Definition of KLUDGE: a system and especially a computer system made up of poorly matched components
I first heard this word about three months into my time at Convio and couldn’t get over it. Then I forgot about it until it recently resurfaced in my life during a conversation this past week. Although it usually lives in computery lands, I think we should take it beyond the shadows of the tech landscape and introduce it to the masses. Shall we?
Definition of SHINY: having a smooth glossy surface; bright with the rays of the sun, sunshiny; filled with light
This word is just so useful. Consider throwing it into conversation at slightly inappropriate times.
Definition of KICKY: providing a kick or thrill, exciting; also excitingly fashionable
I have my colleague, Cynthia B., to thank for this one! Her most fantastic blog, I am So Not Cool, featured this word in a post about a recent episode of Glee. I’d heard it before, but never really thought of it as a word I’d add to my collection of favorites until that very moment. Thanks Cynthia!
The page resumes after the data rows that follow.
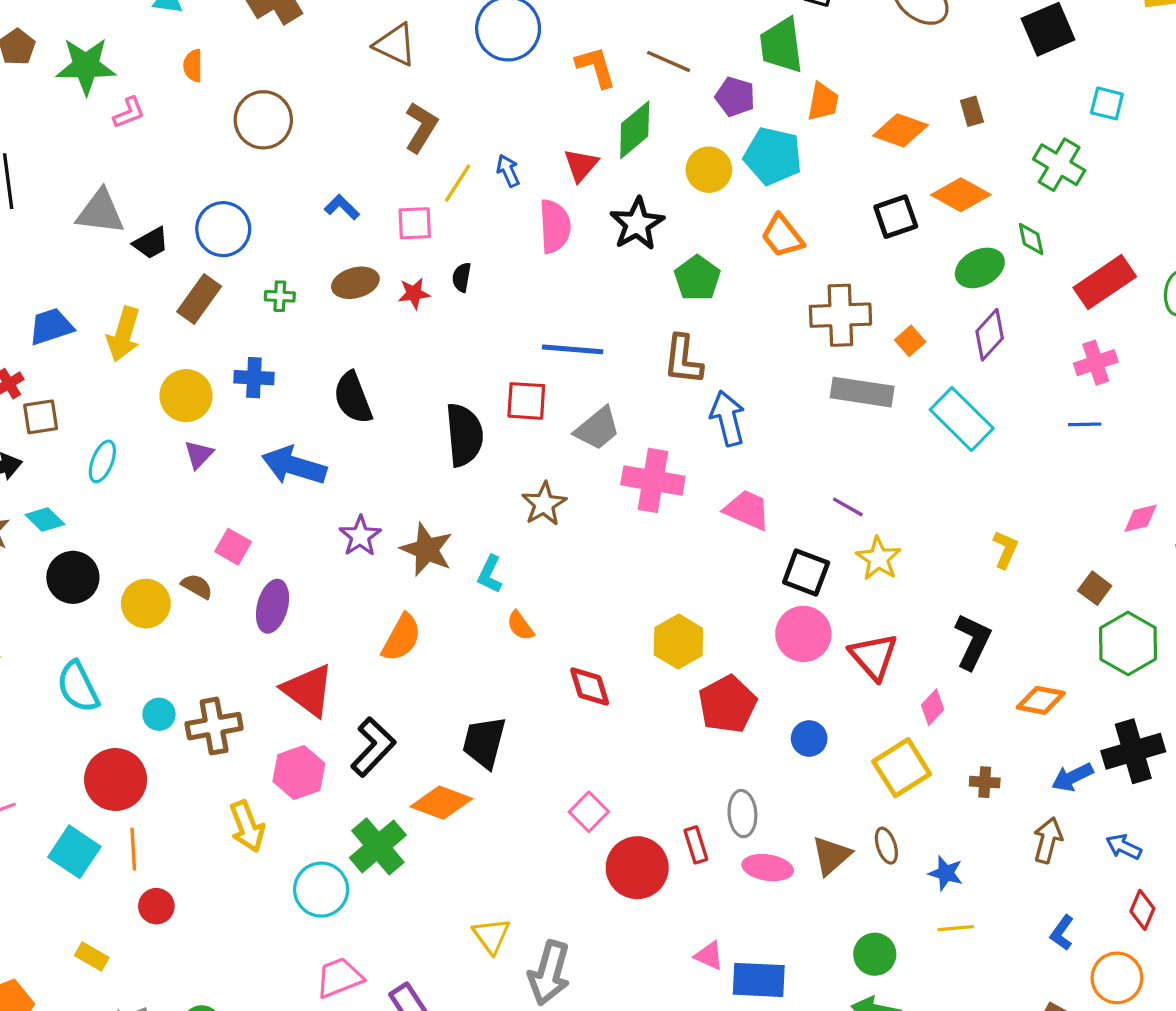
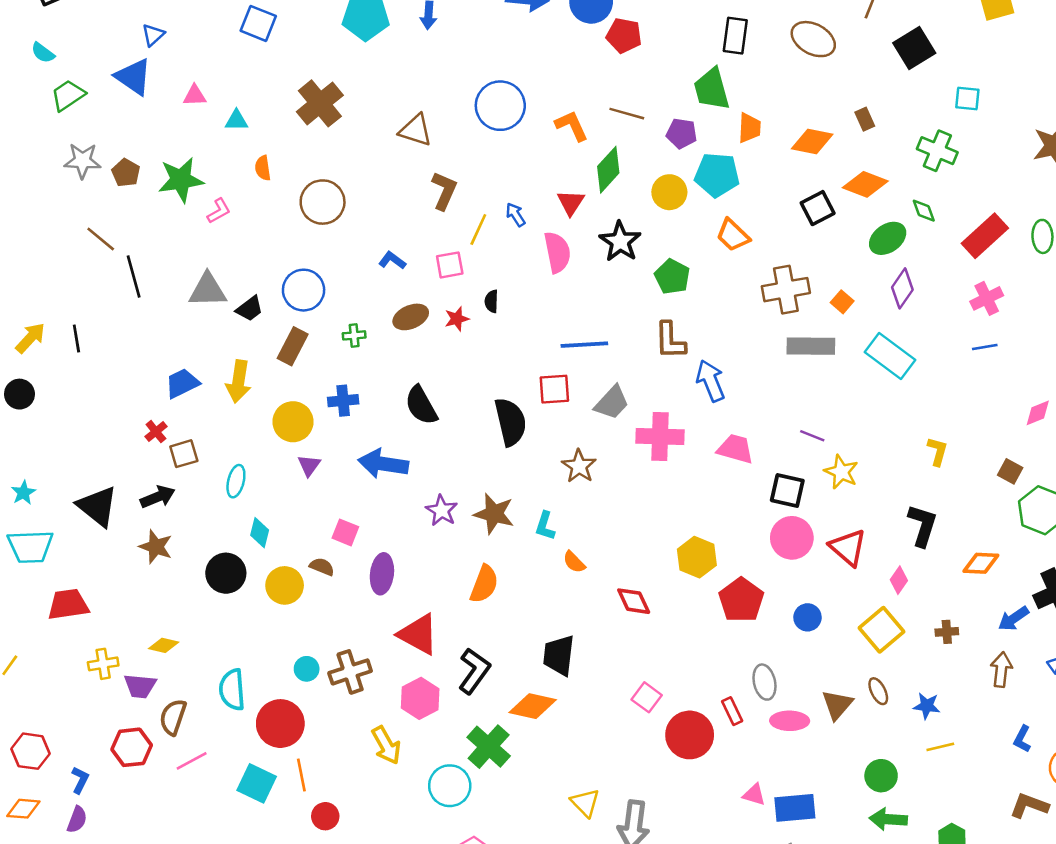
cyan diamond: (45, 520) -> (260, 533), moved, turned 68
cyan semicircle: (78, 687) -> (232, 690), moved, turned 30

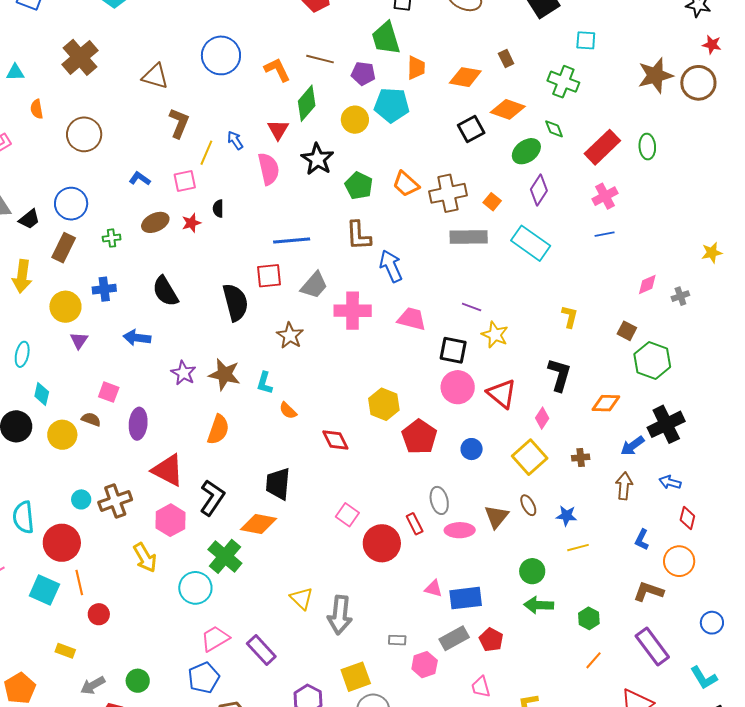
orange trapezoid: (733, 235) -> (406, 184), moved
blue arrow: (383, 464) -> (137, 338), size x0.7

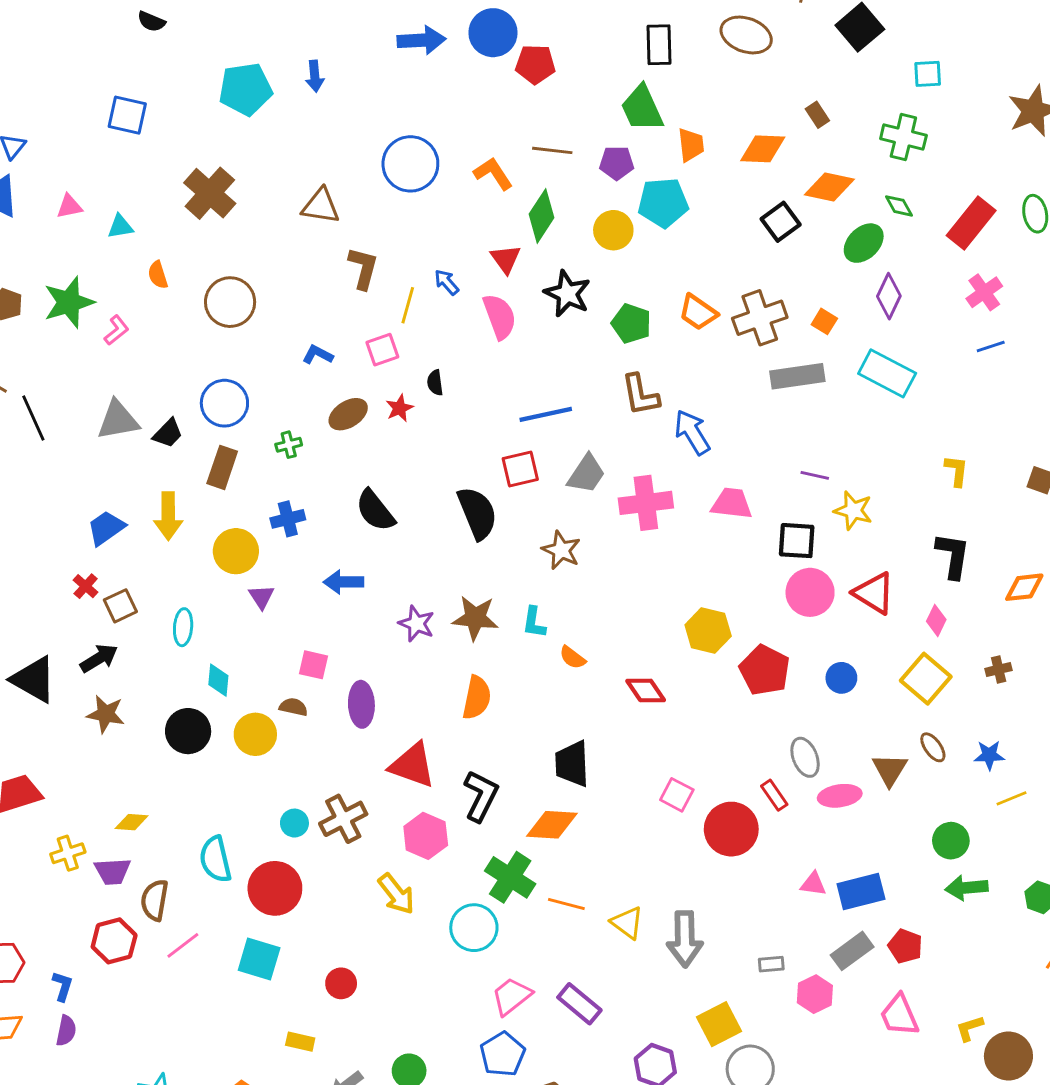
orange line: (79, 583) -> (566, 904), moved, turned -55
pink trapezoid: (481, 687) -> (899, 1015), size x1.4

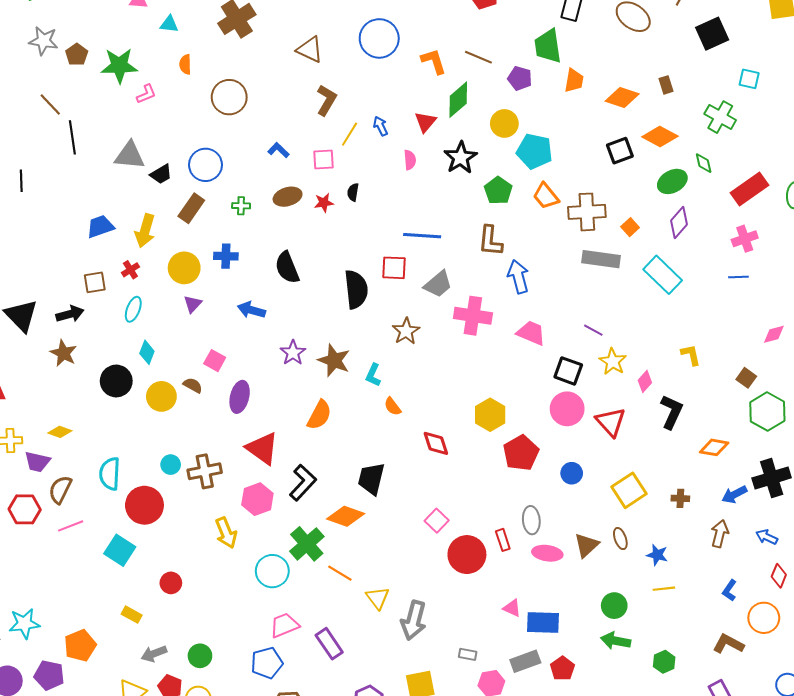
cyan pentagon: (663, 203) -> (534, 151), moved
pink semicircle: (500, 317) -> (410, 160), size x0.6
yellow L-shape: (956, 471) -> (691, 355), turned -35
red cross: (86, 586) -> (130, 270), moved
pink diamond: (936, 620) -> (645, 381), moved

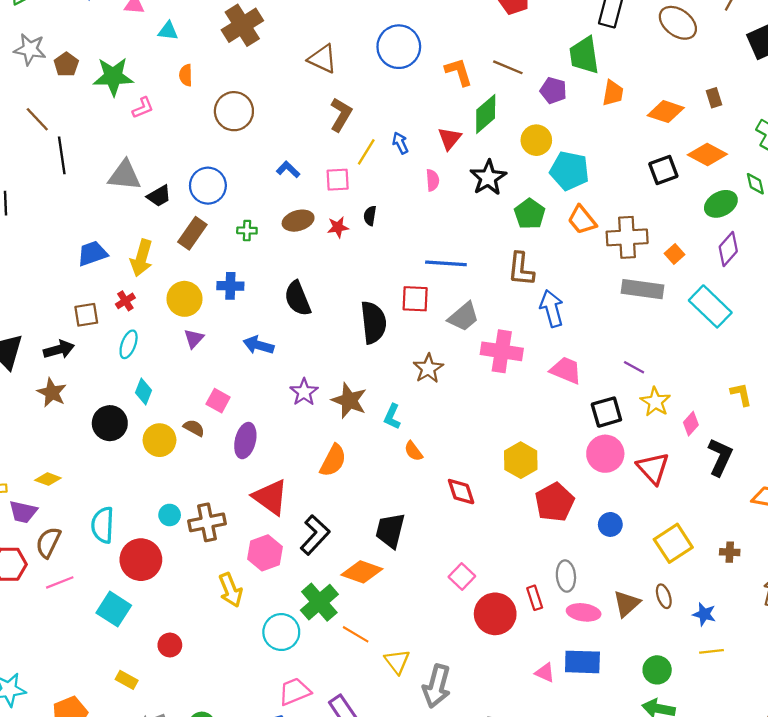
black square: (568, 371) -> (606, 412), turned -36
blue rectangle: (543, 623) -> (582, 662), moved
I think this word is far underused. I would also like to be more graceful in general, so sprinkling this word into my everyday speech is a helpful reminder. AND! I love the name Grace for a little girl.
I love the caveat that the Merriam-Webster Dictionary provides for this word: “sometimes offensive.” Ha! I’m into Jewess because it describes a mildly offensive Jewish woman. Just like me. (And in the same category as “gals,” I’m also into reclaiming this word. To me in screams strong and proud. A big thanks to Jewess With an Attitude for helping me bring this word into vogue again.)
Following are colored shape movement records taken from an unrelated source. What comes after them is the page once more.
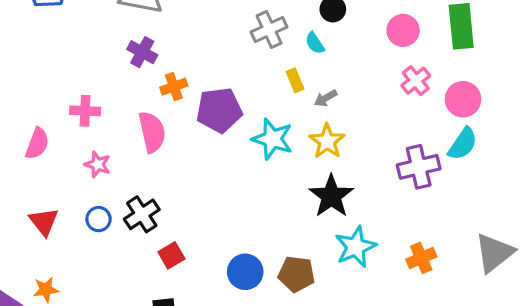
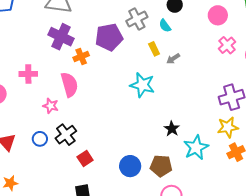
purple cross: (142, 52) -> (61, 37), size x1.4
purple pentagon: (219, 110) -> (109, 37), moved
yellow star: (327, 141) -> (228, 127), moved, turned 30
pink star: (98, 164) -> (51, 106), moved
black star: (331, 196) -> (172, 129), moved, size x0.6

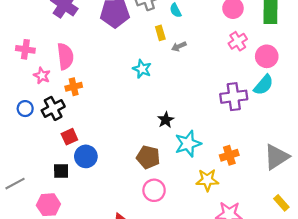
orange cross: (81, 56) -> (74, 87), moved
pink cross: (28, 74) -> (25, 49), moved
cyan star: (142, 85) -> (142, 69), size x0.7
yellow star: (228, 127) -> (207, 180), moved
blue circle: (130, 166) -> (86, 156), moved

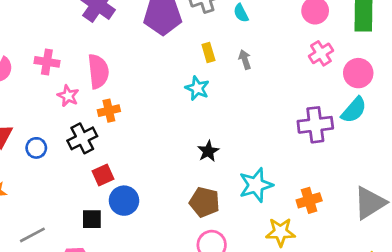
yellow rectangle: (160, 33) -> (208, 52), moved
gray arrow: (179, 46) -> (245, 60), turned 96
blue circle: (25, 109) -> (36, 148), moved
black star: (166, 120) -> (208, 151), moved

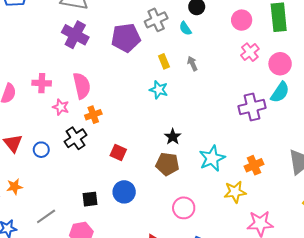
red square: (103, 175) -> (118, 153), moved, turned -35
blue circle: (124, 201) -> (124, 192), moved
brown pentagon: (204, 202) -> (167, 164), moved

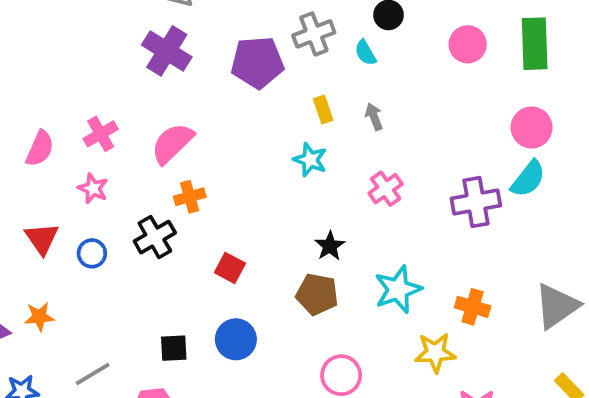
pink cross: (250, 52) -> (386, 189), moved
pink cross: (42, 83) -> (101, 134), turned -36
pink semicircle: (82, 86) -> (172, 143), turned -125
pink star: (61, 107) -> (93, 189), moved
orange cross: (254, 165) -> (473, 307), turned 36

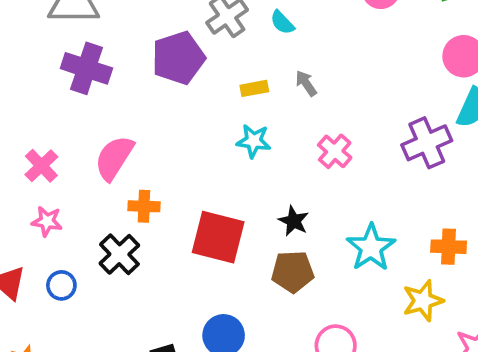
yellow rectangle: (323, 109) -> (254, 88), turned -68
orange cross: (190, 197) -> (144, 206), turned 32
red square: (230, 268) -> (218, 237), moved, size x1.8

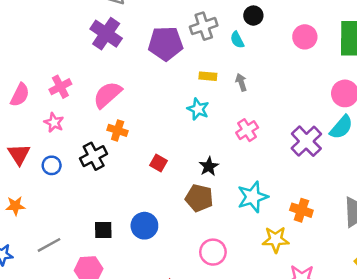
purple cross: (427, 143) -> (306, 141), turned -36
red square: (218, 237) -> (159, 163), size x0.5

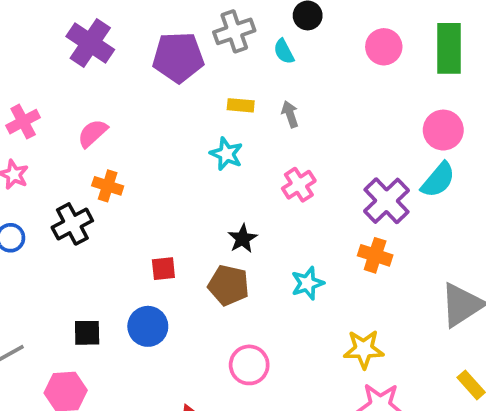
pink semicircle: (107, 95) -> (93, 133), size x0.7
red square: (159, 163) -> (163, 269), moved, turned -36
cyan star: (253, 197) -> (307, 283), size x0.7
orange cross: (301, 210) -> (375, 255), moved
yellow star: (276, 240) -> (364, 349), moved

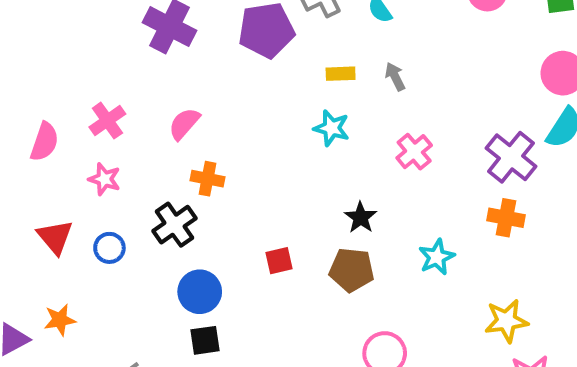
blue circle: (148, 326) -> (200, 292), moved

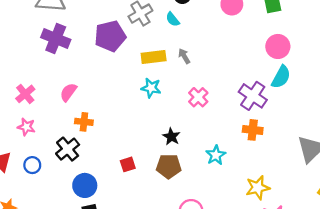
yellow rectangle: (341, 74) -> (154, 57), size x1.5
Definition of SWANK: characterized by showy display, ostentatious, fashionably elegant, smart
This word comes in handy time and time again. I mostly use it because very few things I do are actually swanky, so it is always kind of hilarious in the context of my life. But then again, swanky is in the eye of the beholder… right?
My good friends at Merriam-Webster seem to think this is slang. I don’t agree… so I see this as more of a challenge to get jonesing incorporated fully into mainstream American vernacular. Speaking of which, I’m really jonesing for a lobster roll right about now.
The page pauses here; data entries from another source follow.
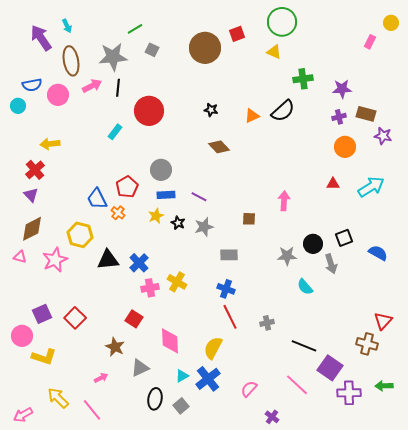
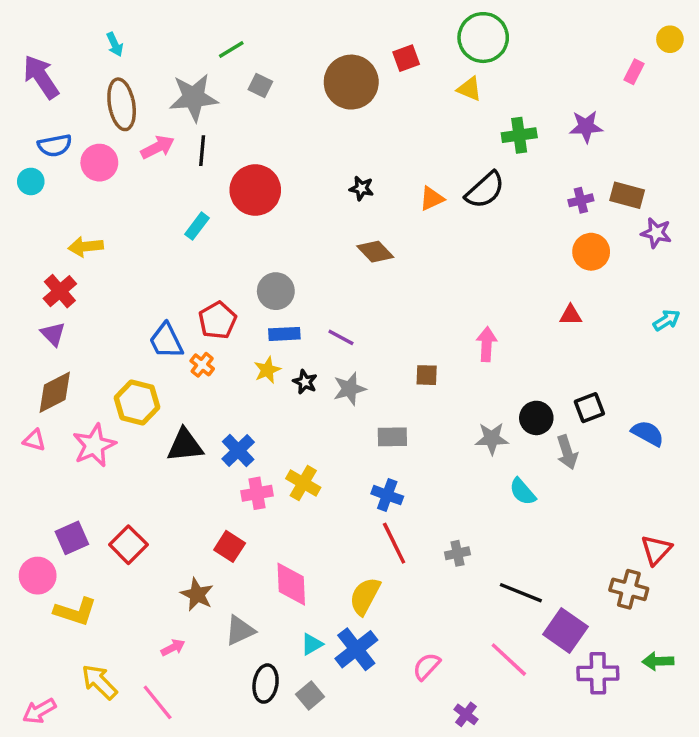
purple arrow: (41, 38) -> (41, 77), moved
purple star: (342, 89) -> (586, 127), moved
cyan arrow: (371, 187) -> (667, 320), moved, size x0.6

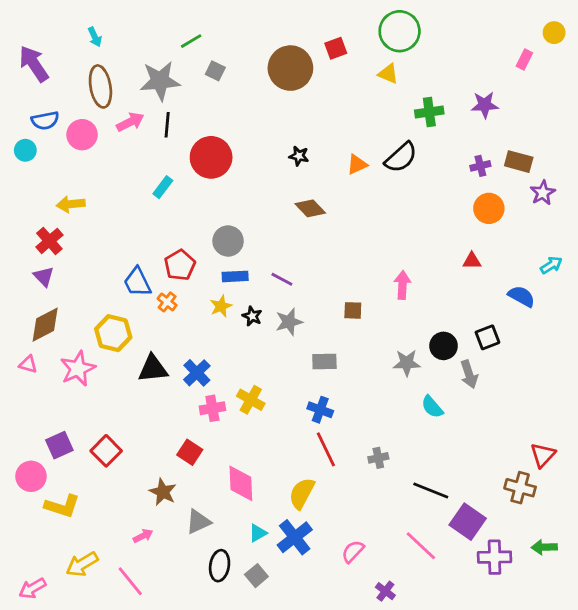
purple star: (656, 233) -> (543, 193), turned 30
blue semicircle: (648, 433) -> (521, 296), moved
yellow arrow: (99, 682) -> (82, 564), turned -76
he·ro·ic \ adj \hi-ˈrō-ik also her-ˈō- or hē-ˈrō-\
Definition of HEROIC: of, relating to, resembling, or suggesting heroes especially of antiquity, exhibiting or marked by courage and daring; supremely noble or self-sacrificing; of impressive size, power, extent, or effect
I find myself using this word often, and most recently, it fits perfectly with my (not so) secret agenda to do more with superhero capes. Why don’t we give people capes as opposed to awards when they win things? And why don’t people dress up as superheros more often? This is really a untapped area of creative energy and costuming possibility.